In 2020, Lebanon imported more than 630,000 tons from Ukraine, which represented 80% of its total imports. Russia provided 15% of the rest, while 5% came from other countries.
And in 2021, Lebanon imported 520,000 tons from Ukraine and the rest from Russia.
It is estimated that Lebanon’s remaining stock will last just over a month, especially if the Central Bank fails to transfer money for wheat shipments ordered by Lebanese mills.
Economy Minister Amin Salam said the government was seeking deals with several countries to import wheat at reasonable prices and guarantee supplies of up to two months.
“But the problem remains in the source and the price, in addition to the speed of delivery of supplies before our stock runs out,” he added.
Due to the financial collapse and currency devaluation, Lebanon’s purchasing power has declined significantly, meaning its economy is almost entirely dependent on imports.
The prices of raw materials, foodstuffs and services are now closely linked to world markets, and any international event, such as the conflict in Ukraine, has direct effects on the Lebanese public.
Lebanon’s annual imports from Ukraine total around $500 million.
The head of the Syndicate of Food Importers in Lebanon, Hani Bohsali, said: “Lebanon imports 100,000 tons of oils per year, including 90,000 tons of sunflower oil, and 60% of sunflower oil comes from Ukraine, 30% from Russia and 10% from Turkey, Egypt and Saudi Arabia.
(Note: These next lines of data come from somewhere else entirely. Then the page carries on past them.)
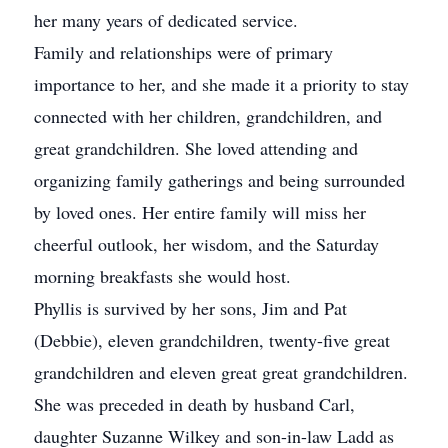
her many years of dedicated service.
Family and relationships were of primary
importance to her, and she made it a priority to stay
connected with her children, grandchildren, and
great grandchildren. She loved attending and
organizing family gatherings and being surrounded
by loved ones. Her entire family will miss her
cheerful outlook, her wisdom, and the Saturday
morning breakfasts she would host.
Phyllis is survived by her sons, Jim and Pat
(Debbie), eleven grandchildren, twenty-five great
grandchildren and eleven great great grandchildren.
She was preceded in death by husband Carl,
daughter Suzanne Wilkey and son-in-law Ladd as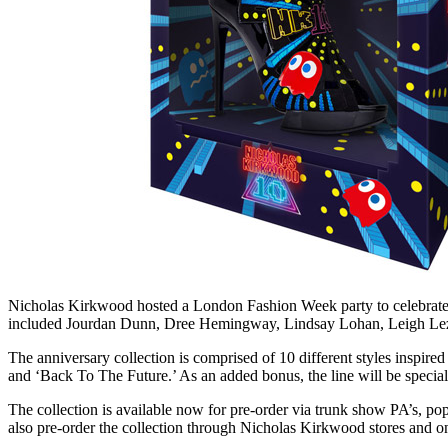
Nicholas Kirkwood hosted a London Fashion Week party to celebrate t
included Jourdan Dunn, Dree Hemingway, Lindsay Lohan, Leigh Lez
The anniversary collection is comprised of 10 different styles inspired
and ‘Back To The Future.’ As an added bonus, the line will be special
The collection is available now for pre-order via trunk show PA’s,
also pre-order the collection through Nicholas Kirkwood stores and 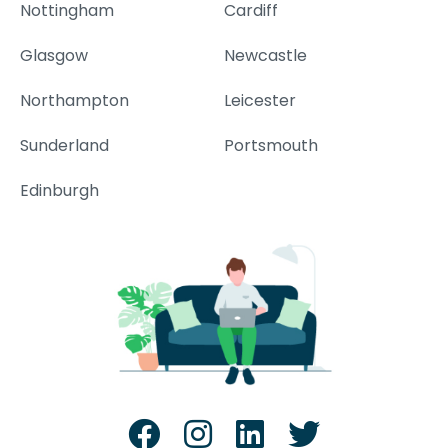
Nottingham
Cardiff
Glasgow
Newcastle
Northampton
Leicester
Sunderland
Portsmouth
Edinburgh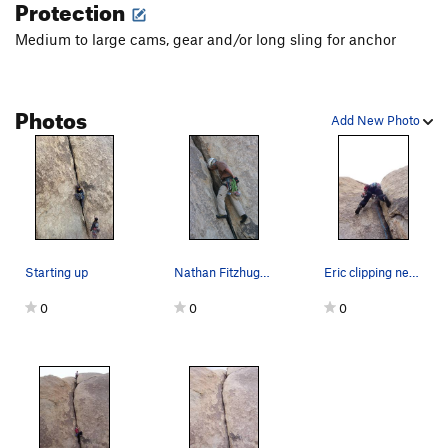
Protection
Medium to large cams, gear and/or long sling for anchor
Photos
Add New Photo
Starting up
Nathan Fitzhugh chalking up off of a nice fist…
Eric clipping near the bottom
0
0
0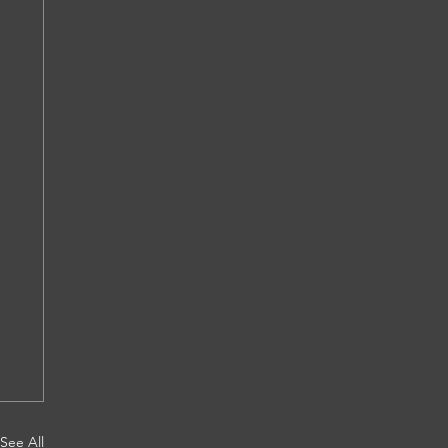
See All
Ukraine currently no longer exports, while Russia may experience problems with the SWIFT system, which will disrupt imports.
As the government seeks alternative countries to supply wheat, Bohsali warned that there is no alternative to cooking oils or the raw materials needed to produce them.
On Sunday, members of the State Security Directorate carried out inspections at gas stations closed on Saturday, saying they had run out of supplies. Authorities forced them to reopen if they had any stock left.
Queues at petrol stations returned on Saturday following rumors of a fuel crisis.
Official fuel prices jumped on Thursday, with a 20-litre petrol can costing more than 400,000 Lebanese pounds ($20). A 20-litre can of diesel fetched 375,000 Lebanese pounds.
However, Energy Minister Walid Fayad denied there was a crisis on Sunday.
Ships carrying gasoline are at sea and will soon unload their cargo, he added. “It seems fuel suppliers want to publish a daily price schedule to keep pace with global markets,” Fayad said.
The Directorate General of Petroleum is expected to release a new fuel price chart to reflect the surge in global fuel prices.
Georges Brax, a member of the Syndicate of Gas Station Owners, called on citizens to avoid panicking and stockpiling gasoline.
“It is true that the quantities arriving in Lebanon are now less than before due to the global crisis, but what we are receiving is enough for local needs,” he said.
Brax called on the Central Bank to speed up advance payments for ships to unload their cargoes to avert a crisis, especially as the situation could worsen in the future.
Acting Information Minister Abbas Al-Halabi said, “Lebanon is in communication with international companies to solve the food security problem.”
Many countries are experiencing export and import difficulties due to concerns over the war in Ukraine, he added.
The government of Prime Minister Najib Mikati will soon prevent the export of foodstuffs produced in Lebanon until the crisis caused by the Ukraine crisis subsides, and will then limit the export of wheat and flour to maintain the national supply. in bread.
The Ministry of Economy will also work to prevent monopolization and price gouging.
During his Sunday sermon, Maronite Patriarch Bechara Boutros Al-Rahi called for an end to wars that “incite combatants to practice barbarism against each other”.
He said, “We pray for the war to end, as a mercy to the innocent. We pray for an end to destruction, killing and displacement.
“We pray that the anger and hatred will subside. We pray that the parties to the conflict can sit down and resolve their conflict peacefully. We insist on the need to adopt a policy of neutrality.